Congress remains on the campaign trail with the November 8 election just nine days away.
The Federal Employees Benefits Open Season starts two weeks from tomorrow.
From the Omicron and siblings front, Fortune Well tells us about the Zoe Health Study, a study of Covid symptoms among five million people.
Getting vaccinated against COVID reduces your risk of severe illness, hospitalization, and death if you do catch the disease—but according to new research, it could also dictate which batch of the milder, more common symptoms of the virus you end up getting. It’s thought that a large proportion of cases are still asymptomatic.
In an update to the ongoing Zoe Health Study, which has collected data from almost 5 million participants since 2020, researchers said they had identified symptoms that had emerged in recent weeks, noting that they appeared to differ depending on vaccination status.
“Generally, we saw similar symptoms of COVID-19 being reported overall in the app by people who had and hadn’t been vaccinated,” the research team said in its update. “However, fewer symptoms were reported over a shorter period of time by those who had already had a jab, suggesting that they were falling less seriously ill and getting better more quickly.”
Precision Vaccinations informs us
As World Pneumonia Day approaches on November 12th, the ongoing effort to reduce fatalities from infectious diseases has never been more urgent.
Pneumonia is an infection of the lungs that needlessly affects millions worldwide each year. Most of the people affected by pneumonia in the U.S. are adults.
Previous U.S. CDC data indicates 47,000 people died from pneumonia in the U.S. in 2020.
And that negative trend continues today.
According to the National Center for Health Statistics (NCHS) Mortality Surveillance data available on October 27, 2022, 9.2% of infectious disease fatalities that occurred during week #42 were due to pneumonia, influenza, and/or COVID-19 (PIC).
Among the 2,128 PIC deaths reported last week, 1,164 listed pneumonia as an underlying or contributing cause of death on the death certificate, 949 had COVID-19, and 15 listed influenza.
Pneumonia always has been a killer. The FEHBlog’s Dad referred to the disease as “the old man’s friend.” He was not alone. A 2018 medical editorial explains
The term “old man’s friend” is often used when referring to pneumonia. Searching for it on Google yields 16,400 results in 0.33 s for this combination.
The term is attributed to William Osler, who in the first edition of his book The Principles and Practice of Medicine (1892) wrote:
In children and in healthy adults the outlook is good. In the debilitated, in drunkards and in the aged the chances are against recovery.
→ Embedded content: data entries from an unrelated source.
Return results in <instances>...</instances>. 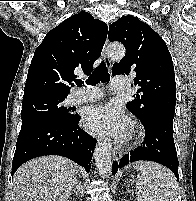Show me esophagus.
I'll return each mask as SVG.
<instances>
[{
	"label": "esophagus",
	"instance_id": "obj_1",
	"mask_svg": "<svg viewBox=\"0 0 196 201\" xmlns=\"http://www.w3.org/2000/svg\"><path fill=\"white\" fill-rule=\"evenodd\" d=\"M107 45H108V40H106L105 45H104V47H103L102 56H103L105 65H106L108 68H111V60H110V58L108 57L107 52H106ZM122 156H123V151H122L121 149L116 148V149L113 150V157H114L116 160H119L120 158H122Z\"/></svg>",
	"mask_w": 196,
	"mask_h": 201
}]
</instances>
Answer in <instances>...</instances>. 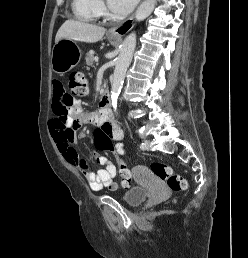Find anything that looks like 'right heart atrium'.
<instances>
[{
  "label": "right heart atrium",
  "mask_w": 248,
  "mask_h": 258,
  "mask_svg": "<svg viewBox=\"0 0 248 258\" xmlns=\"http://www.w3.org/2000/svg\"><path fill=\"white\" fill-rule=\"evenodd\" d=\"M98 9L100 13H103L105 11L104 5L100 0H98Z\"/></svg>",
  "instance_id": "right-heart-atrium-1"
}]
</instances>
So fatal is it in the latter class [i.e. the elderly] that it has been termed the natural end of the old man [1].
In the 9th edition, published after Osler himself already died (in 1919 from pneumonia at the age of 70 years [2]), this excerpt was rephrased as “.. . one may say that to die of pneumonia is almost the natural end of old people” [3]. But that was 100 years ago. Fortunately, a lot changed for the better in the century that followed.
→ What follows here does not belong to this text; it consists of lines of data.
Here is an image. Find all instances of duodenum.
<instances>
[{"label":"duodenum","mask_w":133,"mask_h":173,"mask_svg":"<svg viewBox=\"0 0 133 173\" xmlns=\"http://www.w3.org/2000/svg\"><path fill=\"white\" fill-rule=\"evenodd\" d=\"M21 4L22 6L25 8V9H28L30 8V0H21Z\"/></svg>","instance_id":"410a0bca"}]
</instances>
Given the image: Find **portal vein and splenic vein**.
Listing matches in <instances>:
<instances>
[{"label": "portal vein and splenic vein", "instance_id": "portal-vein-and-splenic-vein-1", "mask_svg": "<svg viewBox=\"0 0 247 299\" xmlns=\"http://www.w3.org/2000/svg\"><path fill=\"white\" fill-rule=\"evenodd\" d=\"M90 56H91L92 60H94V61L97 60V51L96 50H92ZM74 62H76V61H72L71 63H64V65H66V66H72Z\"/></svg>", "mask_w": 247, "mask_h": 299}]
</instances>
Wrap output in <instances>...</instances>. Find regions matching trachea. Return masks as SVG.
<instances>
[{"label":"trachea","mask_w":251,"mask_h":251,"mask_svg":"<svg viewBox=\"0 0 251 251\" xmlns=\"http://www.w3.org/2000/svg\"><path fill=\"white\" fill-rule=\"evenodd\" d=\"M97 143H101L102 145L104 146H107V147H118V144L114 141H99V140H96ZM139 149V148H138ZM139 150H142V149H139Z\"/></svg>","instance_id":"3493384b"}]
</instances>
Today, pneumonia still affects many ‘old’ men. Medical progress made since William Osler’s time has resulted in survival rate for hospitalized pneumonia that now sits above 90–95%. However, longer-term mortality is high. The reasons for this are still largely unknown. A hypothesis from the editors of Pneumonia? Perhaps chronic inflammation leading to silent progression of cardiac disease is an underlying mechanism.
In mental healthcare news, the Wall Street Journal reports
Mental-health screenings for kids are expanding across the country. But as more children are identified as needing assistance, families can face a tough time getting help from resources that are already stretched thin.
Startups [i.e., this site] are prescribing ketamine online to treat serious mental-health conditions, raising concern among psychiatrists about the safety of taking the mind-altering anesthetic without medical supervision, sometimes at high doses that raise risks of side effects.
The first story illustrates an issue for which telehealth is a solution, while the story shows why telehealth cannot replace in-person care.
In U.S. healthcare business news, Bloomberg relates
VillageMD, which is majority owned by Walgreens Boots Alliance Inc., is exploring a deal to merge with Warburg Pincus-backed Summit Health, according to people familiar with the matter.
The acquisition by primary-care provider VillageMD of Summit, a health-care network and the parent of CityMD, would value the combined entity at between $5 billion to $10 billion, said the people, who asked to not be identified because the matter isn’t public.
An agreement could be reached in the coming weeks, though talks could still fall apart, the people added. Representatives for VillageMD, Walgreens and Warburg Pincus declined to comment, while Summit Health didn’t immediately respond to a request for comment.